No, Van Zandt’s gift was his ability to always pass through, to remain somehow transparent and yet unabashedly the most here-it-is person in the room. If you saw him, you couldn’t forget him… and if you heard him, you were going to respond.

“Lungs,” “Tecumseh Valley,” “Loretta,” “To Live Is To Fly,” “If I Needed You,” “St. John the Gambler,” “For the Sake of the Song,” “No Place To Fall” and “White Freightliner Blues” are the tip of the iceberg. With a Townes Van Zandt song, there was no way out—only down and through.

“I was driving through Southern Vermont,” recalls jam goddess/rocker Grace Potter, who’s been cited for her own allegorical and deeply personal writing. “It was the summer I got my driver’s license, so this was a total freedom drive. I didn’t need to be anywhere and I was just driving.

“There was a cassette in this pile that said ‘Townes,’ and I had no idea. I didn’t know whose it was… just figured it was some show at Town Hall. But I put it in and ‘Waiting Around To Die’ played, and I couldn’t even drive. I had to pull over because it was so full of pain, but so beautiful at the same time. There was no anger, just this voice letting it go, just put it out there… So poetic that suffering.

“I’d been digging Neil Young and Joni Mitchell, Bob Dylan, but this was something else.

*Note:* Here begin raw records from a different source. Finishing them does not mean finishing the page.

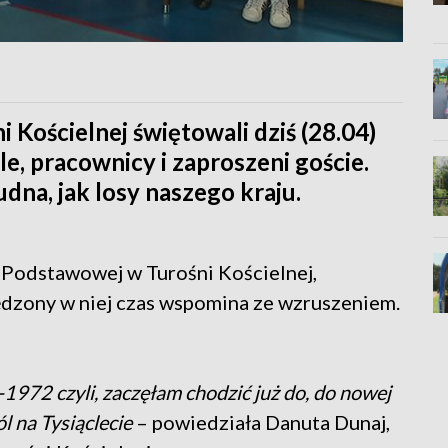
ni Kościelnej świętowali dziś (28.04)
e, pracownicy i zaproszeni goście.
udna, jak losy naszego kraju.
 Podstawowej w Turośni Kościelnej,
spędzony w niej czas wspomina ze wzruszeniem.
-1972 czyli, zaczęłam chodzić już do, do nowej
ól na Tysiąclecie
– powiedziała Danuta Dunaj,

I mean, he’d bunk up at Motel 6s, eat at Denny’s every day, drink himself silly and sing until he fell over… he was that pure and that committed to doing it.

“And those songs could have been played by minstrels in the Medieval days. It was that simple, you know? That basic truth was everything—and he sure owned A Minor!”

Potter is a B-3/Flying V-playing firebrand in her own way. Vivacious. Brilliant. Candid. With her band the Nocturnals, she has toured with Gov’t Mule, My Morning Jacket and the Black Crowes—as well as being a regular on the festival circuit. A world away form Van Zandt’s austerity, her devotion is a witness to the vastness of Van Zandt’s soul-baring connection.

“Success means… that’s never gonna happen to me,” Van Zandt confessed to writer William Hedgepeth, who profiled the elusive artist for the now-defunct Look magazine. “Heaven ain’t bad, but you don’t get a lot done. Selling a lot of records and getting to be a name, you end up knowing it isn’t the same—what you put in isn’t what they get out…

“To me, the music uncovers it all. I don’t even know what a problem is… just a lurking thing.”

Much has been made about Van Zandt’s full-tilt wild side, his privileged background, his deep sadness, and yet, what struck so many who knew him was the brilliance with which he shone. It was a seeming contradiction, and yet it fired some of the most incisive writing into the human condition—be it the homeless soul who falls in love and watches her die in “Marie,” the chilling, bristling “Snake Song” or the distraught “Cocaine Blues.”

“I met Townes in ‘67 or ‘68,” remembers Asleep at the Wheel’s anchor Ray Benson, as his erstwhile progenitors of Western swing enter their fourth decade. “It was the Second Fret, a club in Philadelphia where he was opening for Woody’s Truck Stop, which was Todd Rundgren’s band before the Nazz.

“There was a back room and I’d sneak in back there. One night, there was this guy from Texas who was really bright-eyed and energetic. So different from how he came to be known, you know? But then, it was simple: I wanted to be a songwriter and he was a songwriter. But he was also a traveling troubadour… something very honorable and necessary to really write the truth.

“In Elizabethan times, they were almost messengers who carried truths. In my mind, that’s what Townes did. In traveling, they pick up the stories of the people they meet—and they take them along, but they also influence the people who’re seeing them. In my mind, then, you have to be a troubadour to really be a songwriter.”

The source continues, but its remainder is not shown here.